Damit fängt es an: Ein Bagger schachtet das Fundament für ein Eigenheim in Frankfurt aus.

(Foto: picture alliance / dpa)
  • Die überarbeitete Kreditrichtlinie für Wohnimmobilien soll möglichst noch im März verabschiedet werden.
  • Senioren und junge Familien sollen nicht weiter von der Kreditvergabe abgeschnitten werden.
  • Ob es eine feste Untergrenze fürs Eigenkapital beim Haus- oder Wohnungskauf geben soll, ist allerdings noch unklar.

Von Cerstin Gammelin und Benedikt Müller, Berlin/München

Für künftige Häuslebauer soll es "sehr schnell" Rechtssicherheit geben, ob sie für geplante Neubauten, Umbauten oder Renovierungen einen Kredit beantragen können. Das sagte Antje Tillmann, finanzpolitische Sprecherin der Union, am Montag in Berlin. Zuvor hatten sich Abgeordnete im Finanzausschuss des Bundestages bei einer öffentlichen Anhörung darauf verständigt, die neuen gesetzlichen Regelungen zur Kreditvergabe für Wohnimmobilien womöglich nicht wie bisher geplant als Bestandteil eines umfassenden, aber komplizierten Finanzaufsichtsgesetzes, sondern separat zu verabschieden. SPD und Union wollen sich am Mittwoch endgültig verständigen. Hintergrund ist, dass die geplanten Eingriffsrechte der Finanzaufsicht Bafin in die Kreditvergabe durch Banken im Falle von Immobilienblasen vor allem in der Union heftig umstritten sind - und von den Banken weitgehend abgelehnt werden.

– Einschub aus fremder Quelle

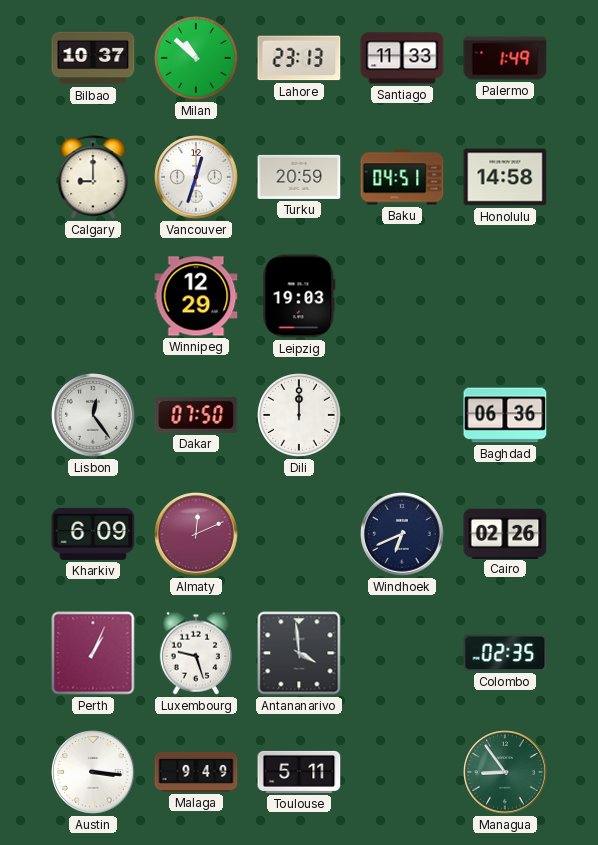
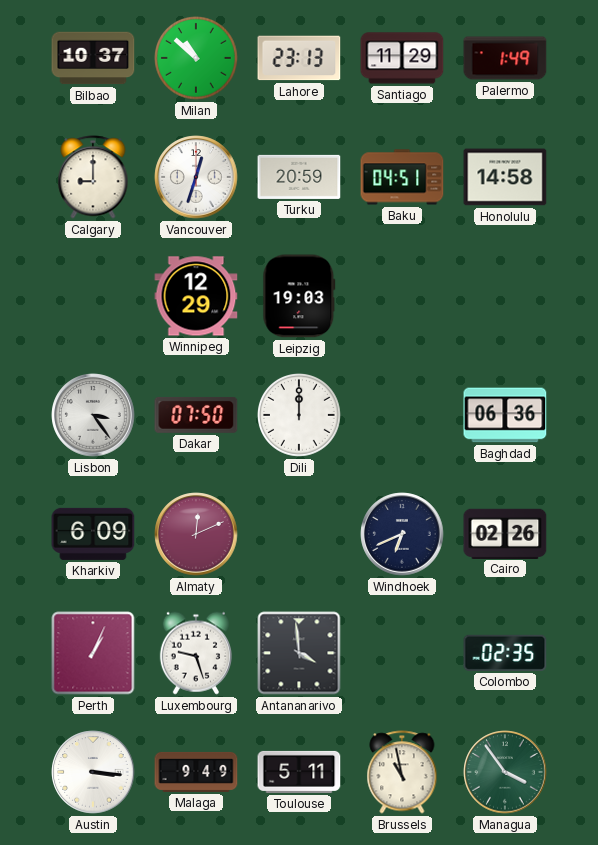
Santiago: 11:33 -> 11:29
Lisbon: 12:24 -> 3:24
Brussels: none -> 10:58
Managua: 8:54 -> 3:54
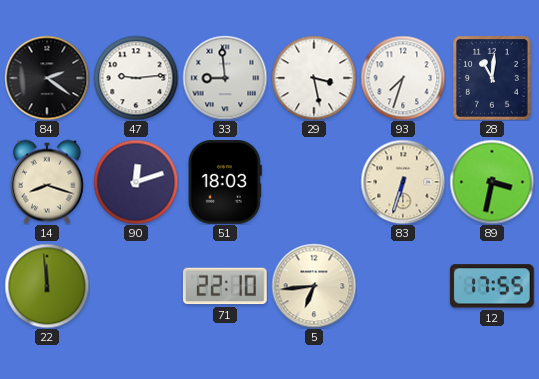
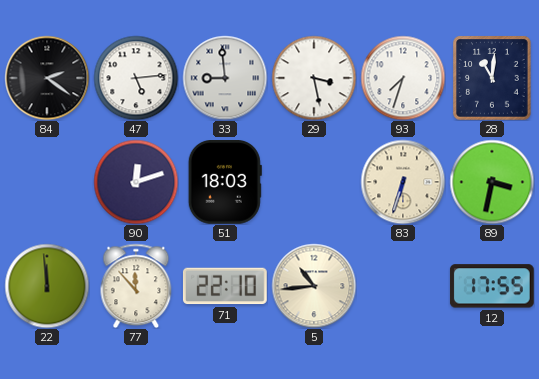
47: 9:14 -> 5:14
14: 8:18 -> none
77: none -> 11:53
5: 6:44 -> 10:44
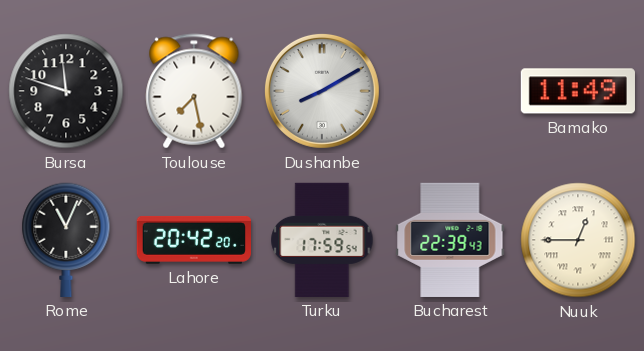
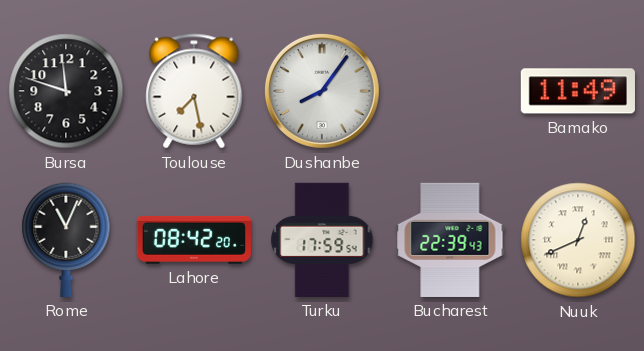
Dushanbe: 8:10 -> 8:06
Lahore: 20:42 -> 08:42
Nuuk: 12:45 -> 12:41
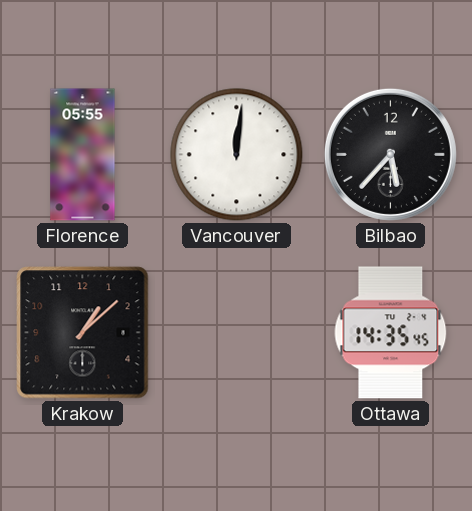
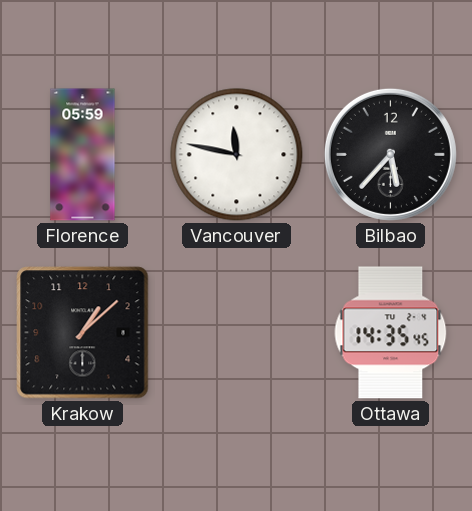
Florence: 05:55 -> 05:59
Vancouver: 12:01 -> 11:47
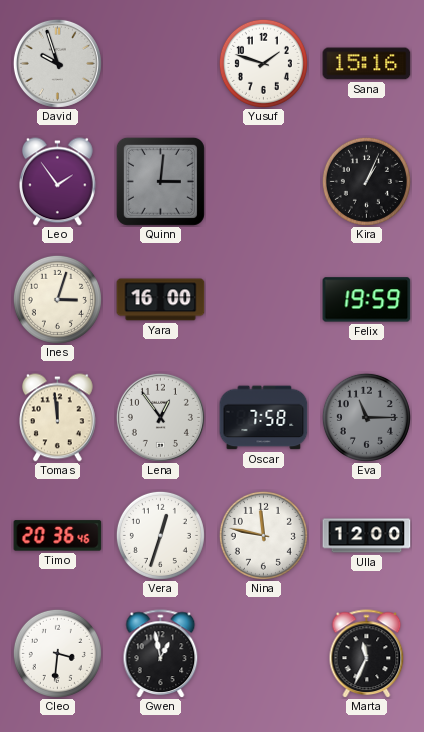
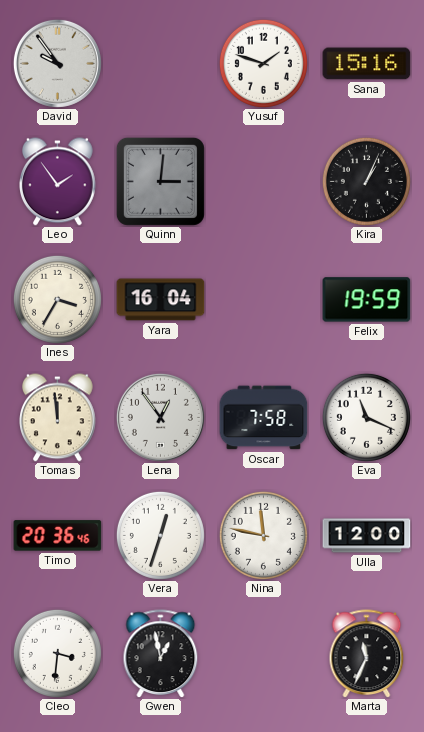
David: 9:57 -> 9:54
Ines: 3:03 -> 3:35
Yara: 16:00 -> 16:04
Eva: 11:15 -> 11:19
Eva dial: grey -> white
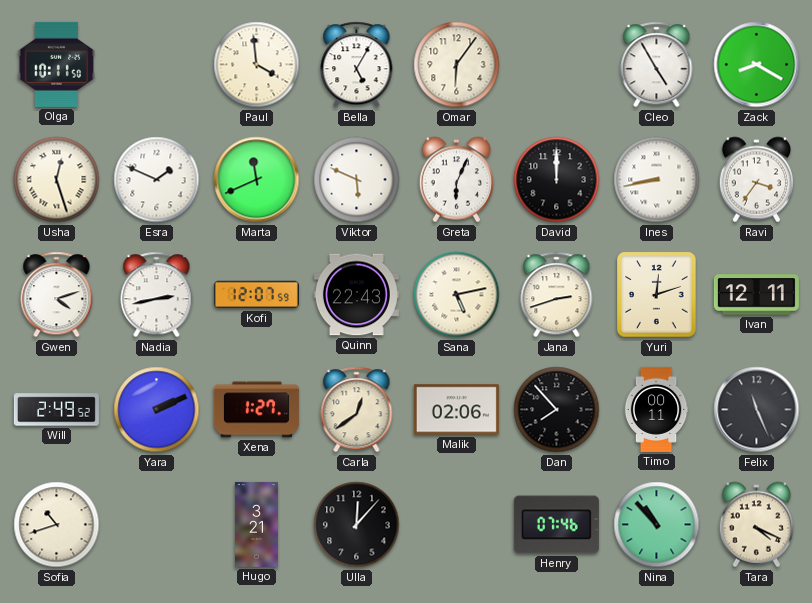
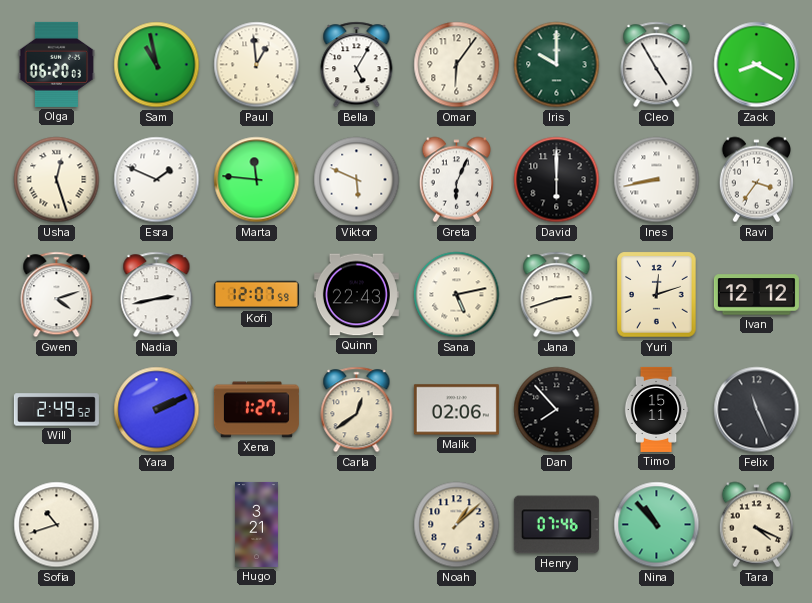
Olga: 10:11 -> 06:20
Sam: none -> 10:58
Paul: 3:59 -> 12:59
Iris: none -> 10:00
Marta: 11:41 -> 11:46
David: 12:00 -> 6:00
Ivan: 12:11 -> 12:12
Timo: 00:11 -> 15:11
Ulla: 12:07 -> none
Noah: none -> 1:08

Nicht umstritten in SPD und Union ist dagegen, dass in normalen Zeiten möglichst viele Bürger Zugang zu Krediten haben sollen. Die überarbeitete Kreditrichtlinie für Wohnimmobilien soll möglichst noch im März verabschiedet werden. Auch die Opposition ist dafür. Gerhard Schick, finanzpolitischer Sprecher der Grünen, sprach von einer "recht klaren Lage", diskutiert würden "nur noch Details". Die Abgeordneten sind sich einig, dass Senioren und junge Familien nicht weiter von der Kreditvergabe abgeschnitten werden dürfen. Ältere Menschen ab Mitte 50 waren zuletzt aufgrund verschärfter Regeln kaum noch als kreditwürdig eingestuft worden, wenn sie Darlehen nicht innerhalb ihres aktiven Erwerbslebens aus dem Einkommen hatten zurückzahlen können. Junge Familien wurden wegen des oft noch geringeren Einkommens ausgeschlossen. Künftig sollen Banken bei ihren Entscheidungen "die Erwerbsbiografie" mit heranziehen - also bei Älteren das Vermögen oder bei Jüngeren das absehbare Einkommen.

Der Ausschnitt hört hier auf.